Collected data
------------------------------------------------------------

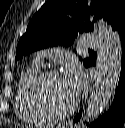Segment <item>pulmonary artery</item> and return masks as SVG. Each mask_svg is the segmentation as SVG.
<instances>
[{"label":"pulmonary artery","instance_id":"1","mask_svg":"<svg viewBox=\"0 0 125 128\" xmlns=\"http://www.w3.org/2000/svg\"><path fill=\"white\" fill-rule=\"evenodd\" d=\"M82 41H83V46L84 47H87V48H98L101 44V40L99 37H97L96 35L94 34H85L83 37H82ZM49 55V51H46L42 57H46ZM39 58V59H42Z\"/></svg>","mask_w":125,"mask_h":128}]
</instances>
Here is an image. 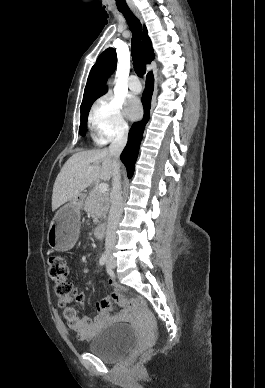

------------------------------------------------------------

> Aim of the task: Every line of the records above must reappear exactly, though the pictures must not.

> The completed task:
Segment <item>pulmonary artery</item> and return masks as SVG. Each mask_svg is the segmentation as SVG.
<instances>
[{"label":"pulmonary artery","instance_id":"1","mask_svg":"<svg viewBox=\"0 0 125 128\" xmlns=\"http://www.w3.org/2000/svg\"><path fill=\"white\" fill-rule=\"evenodd\" d=\"M82 41H83V46L84 47H87V48H98L101 44V40L99 37H97L96 35L94 34H85L83 37H82ZM49 55V51H46L42 57H46ZM39 58V59H42Z\"/></svg>","mask_w":125,"mask_h":128}]
</instances>
Here is an image. 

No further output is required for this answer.